[[ DATA TO USE, beginning ]]

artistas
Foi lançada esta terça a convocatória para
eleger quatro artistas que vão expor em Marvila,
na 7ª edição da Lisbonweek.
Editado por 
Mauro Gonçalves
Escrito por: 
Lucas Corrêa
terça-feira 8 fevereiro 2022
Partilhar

[[ DATA TO USE, end ]]

DIRECTIONS FOR THIS TASK:
Nothing but the lines from the one containing "Lucas Corrêa" to the end of the material should be printed, each exactly as written.

RESPONSE BOX:
Lucas Corrêa
terça-feira 8 fevereiro 2022
Partilhar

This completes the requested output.